Chip Roy reprezentujący w Izbie 21. okręg Teksasu wprowadził do krajowego Kongresu ustawę „Drug Cartel Terrorist Designation Act”, wymierzoną w meksykańskie kartele narkotykowe. Uchwalenie ustawy oznaczałoby wpisanie czterech największych organizacji przestępczym w Meksyku na listę zagranicznych organizacji przestępczych.
W ustawie wymieniono Kartel z Zatoki, Kartel Sinaloa, Kartel Del Noreste (ex Los Zetas) oraz Kartel Jalisco Nueva Generacion.
Nadanie grupom statusu organizacji terrorystycznych umożliwi organom ścigania zamrażanie środków, należących do bossów karteli, deportację członków tych grup z terytorium kraju, surowsze kary oraz przeznaczenie do walki z nimi większych zasobów wywiadowczych.
Roy w swoim oświadczeniu podkreślił, że kartelom latami udawało się wykorzystywać amerykańsko-meksykańską granicę do prowadzenia działalności przestępczej, a obecnie ich działania przybrały jeszcze bardziej brutalny charakter. Wspomniał m.in. o przypadkach podkładania ładunków wybuchowych na granicy z Teksasem i atakach na funkcjonariuszy straży granicznej.

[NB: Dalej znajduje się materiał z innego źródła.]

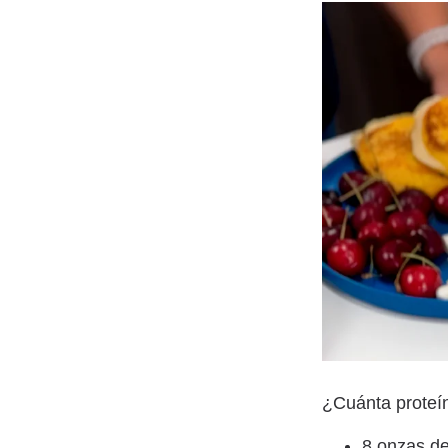
¿Cuánta proteín
8 onzas de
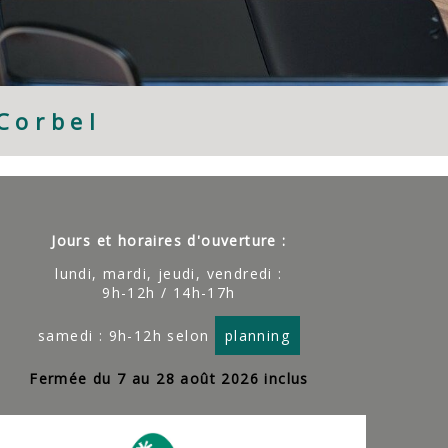
Corbel
Jours et horaires d'ouverture :
lundi, mardi, jeudi, vendredi :
9h-12h / 14h-17h
samedi : 9h-12h selon
planning
Fermée du 7 au 28 août 2026 inclus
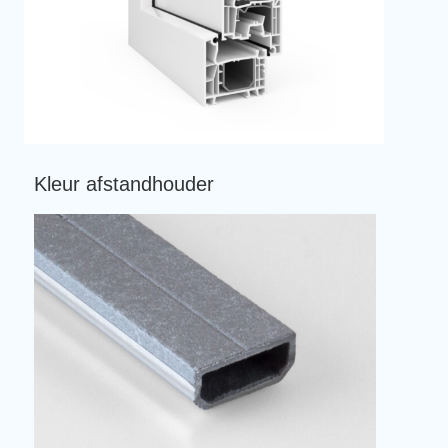
Kleur afstandhouder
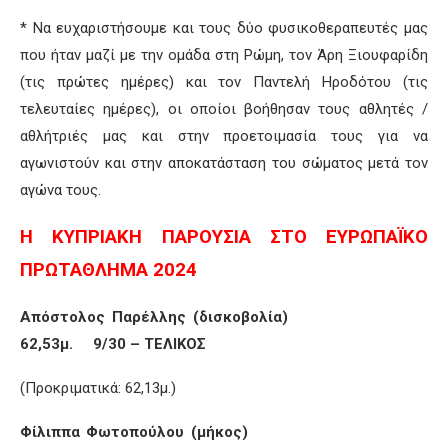
* Να ευχαριστήσουμε και τους δύο φυσικοθεραπευτές μας
που ήταν μαζί με την ομάδα στη Ρώμη, τον Άρη Ξιουφαρίδη
(τις πρώτες ημέρες) και τον Παντελή Ηροδότου (τις
τελευταίες ημέρες), οι οποίοι βοήθησαν τους αθλητές /
αθλήτριές μας και στην προετοιμασία τους για να
αγωνιστούν και στην αποκατάσταση του σώματος μετά τον
αγώνα τους.
Η ΚΥΠΡΙΑΚΗ ΠΑΡΟΥΣΙΑ ΣΤΟ ΕΥΡΩΠΑΪΚΟ
ΠΡΩΤΑΘΛΗΜΑ 2024
Απόστολος Παρέλλης (δισκοβολία)
62,53μ. 9/30 – ΤΕΛΙΚΟΣ
(Προκριματικά: 62,13μ.)
Φίλιππα Φωτοπούλου (μήκος)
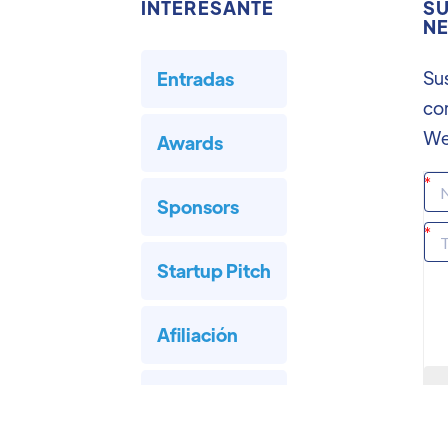
INTERESANTE
SU
NE
Sus
Entradas
co
We
Awards
Sponsors
Startup Pitch
Afiliación
Hoteles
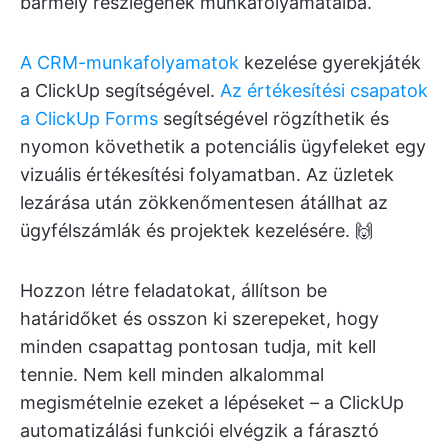
bármely részlegének munkafolyamataiba.
A CRM-munkafolyamatok
kezelése gyerekjáték
a ClickUp segítségével.
Az értékesítési csapatok
a ClickUp Forms
segítségével rögzíthetik és
nyomon követhetik a potenciális ügyfeleket egy
vizuális értékesítési folyamatban. Az üzletek
lezárása után zökkenőmentesen átállhat az
ügyfélszámlák és projektek kezelésére. 🙌
Hozzon létre feladatokat, állítson be
határidőket és osszon ki szerepeket, hogy
minden csapattag pontosan tudja, mit kell
tennie. Nem kell minden alkalommal
megismételnie ezeket a lépéseket – a ClickUp
automatizálási funkciói elvégzik a fárasztó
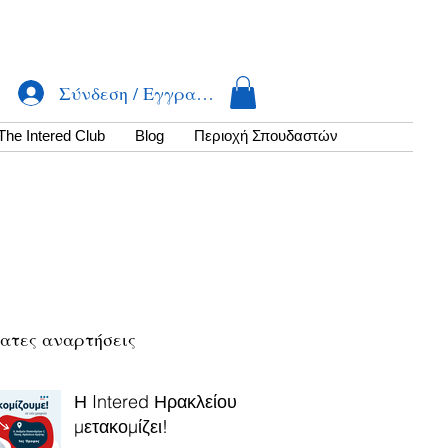
Σύνδεση / Εγγραφή
The Intered Club
Βlog
Περιοχή Σπουδαστών
ατες αναρτήσεις
Η Intered Ηρακλείου
μετακομίζει!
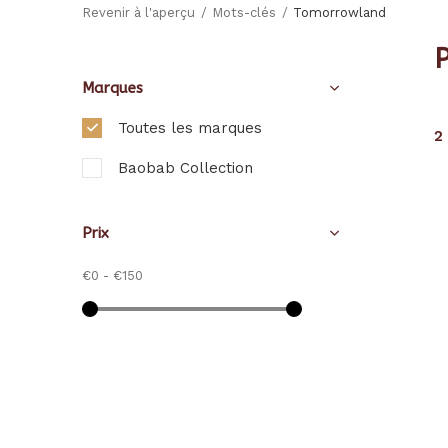
Revenir à l'aperçu
Mots-clés
Tomorrowland
Marques
Toutes les marques
2
Baobab Collection
Prix
€0
-
€150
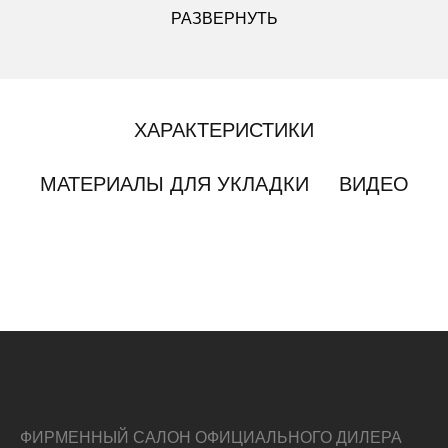
РАЗВЕРНУТЬ
ХАРАКТЕРИСТИКИ
МАТЕРИАЛЫ ДЛЯ УКЛАДКИ
ВИДЕО
ФИРМЕННЫЙ САЛОН ОФИЦИАЛЬНОГО ДИЛЕРА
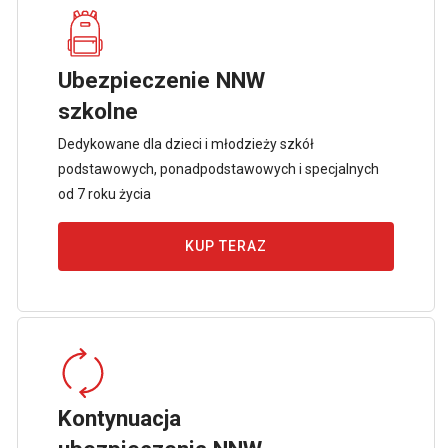
Ubezpieczenie NNW
szkolne
Dedykowane dla dzieci i młodzieży szkół
podstawowych, ponadpodstawowych i specjalnych
od 7 roku życia
KUP TERAZ
Kontynuacja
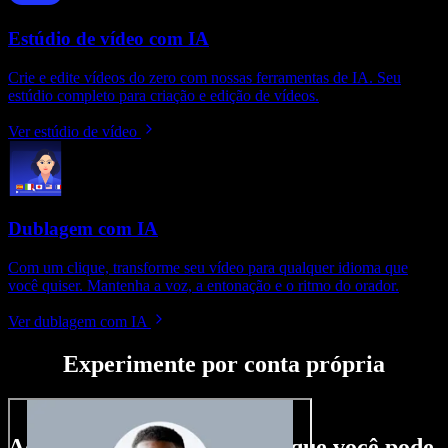
Estúdio de vídeo com IA
Crie e edite vídeos do zero com nossas ferramentas de IA. Seu
estúdio completo para criação e edição de vídeos.
Ver estúdio de vídeo
Dublagem com IA
Com um clique, transforme seu vídeo para qualquer idioma que
você quiser. Mantenha a voz, a entonação e o ritmo do orador.
Ver dublagem com IA
Experimente por conta própria
Aqui vai só um gostinho do que você pode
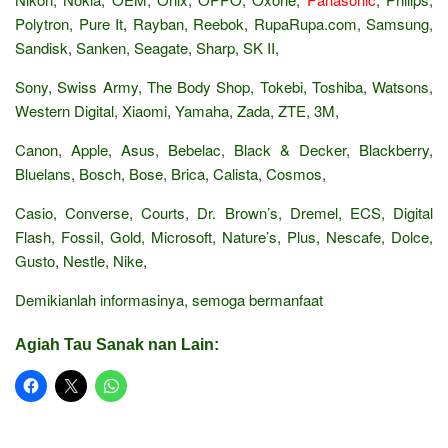
Polytron, Pure It, Rayban, Reebok, RupaRupa.com, Samsung,
Sandisk, Sanken, Seagate, Sharp, SK II,
Sony, Swiss Army, The Body Shop, Tokebi, Toshiba, Watsons,
Western Digital, Xiaomi, Yamaha, Zada, ZTE, 3M,
Canon, Apple, Asus, Bebelac, Black & Decker, Blackberry,
Bluelans, Bosch, Bose, Brica, Calista, Cosmos,
Casio, Converse, Courts, Dr. Brown’s, Dremel, ECS, Digital
Flash, Fossil, Gold, Microsoft, Nature’s, Plus, Nescafe, Dolce,
Gusto, Nestle, Nike,
Demikianlah informasinya, semoga bermanfaat
Agiah Tau Sanak nan Lain:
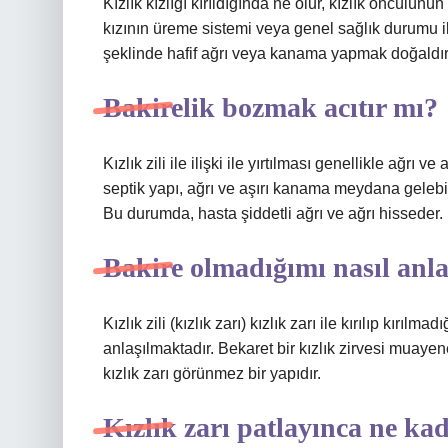
Kızlık kızlığı kırıldığında ne olur, kızlık öncülün
kızının üreme sistemi veya genel sağlık durumu ile b
şeklinde hafif ağrı veya kanama yapmak doğaldır
Bakirelik bozmak acıtır mı?
Kızlık zili ile ilişki ile yırtılması genellikle ağrı 
septik yapı, ağrı ve aşırı kanama meydana gelebil
Bu durumda, hasta şiddetli ağrı ve ağrı hisseder.
Bakire olmadığımı nasıl anl
Kızlık zili (kızlık zarı) kızlık zarı ile kırılıp kırı
anlaşılmaktadır. Bekaret bir kızlık zirvesi muayene
kızlık zarı görünmez bir yapıdır.
Kızlık zarı patlayınca ne ka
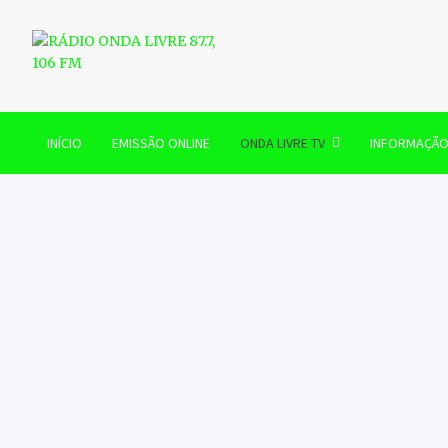
Skip
to
content
RÁDIO ONDA LIVRE 87.7, 
INÍCIO
EMISSÃO ONLINE
ONDA LIVRE TV
INFORMAÇÃ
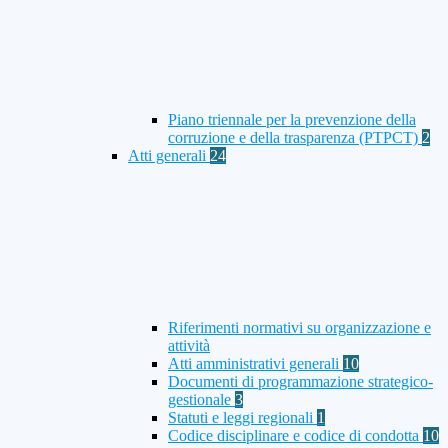
Piano triennale per la prevenzione della
corruzione e della trasparenza (PTPCT)
2
Atti generali
24
Riferimenti normativi su organizzazione e
attività
Atti amministrativi generali
10
Documenti di programmazione strategico-
gestionale
3
Statuti e leggi regionali
1
Codice disciplinare e codice di condotta
10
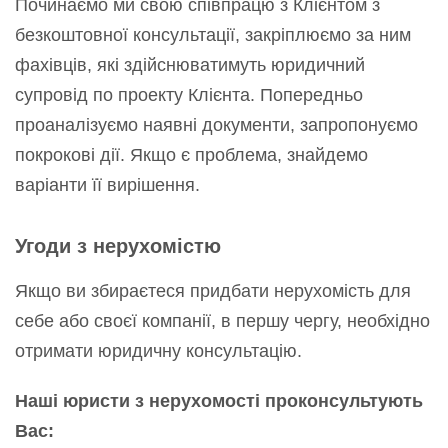
Починаємо ми свою співпрацю з Клієнтом з
безкоштовної консультації, закріплюємо за ним
фахівців, які здійснюватимуть юридичний
супровід по проекту Клієнта. Попередньо
проаналізуємо наявні документи, запропонуємо
покрокові дії. Якщо є проблема, знайдемо
варіанти її вирішення.
Угоди з нерухомістю
Якщо ви збираєтеся придбати нерухомість для
себе або своєї компанії, в першу чергу, необхідно
отримати юридичну консультацію.
Наші юристи з нерухомості проконсультують
Вас:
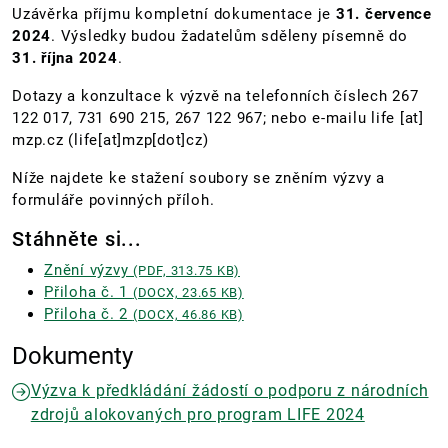
Uzávěrka příjmu kompletní dokumentace je
31. července
2024
. Výsledky budou žadatelům sděleny písemně do
31. října 2024
.
Dotazy a konzultace k výzvě na telefonních číslech 267
122 017, 731 690 215, 267 122 967; nebo e-mailu
life
[at]
mzp.cz
(life[at]mzp[dot]cz)
Níže najdete ke stažení soubory se zněním výzvy a
formuláře povinných příloh.
Stáhněte si...
Znění výzvy
(PDF, 313.75 KB)
Přiloha č. 1
(DOCX, 23.65 KB)
Přiloha č. 2
(DOCX, 46.86 KB)
Dokumenty
Výzva k předkládání žádostí o podporu z národních
zdrojů alokovaných pro program LIFE 2024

Eksperci podkreślają, że kartele narkotykowe stanowią coraz większe zagrożenie dla bezpieczeństwa narodowego. Szacuje się, że te potężne przedsiębiorstwa przestępcze generują każdego dnia 14 mln dolarów zysku z handlu narkotykami, handlu ludźmi oraz innych, nielegalnych działań.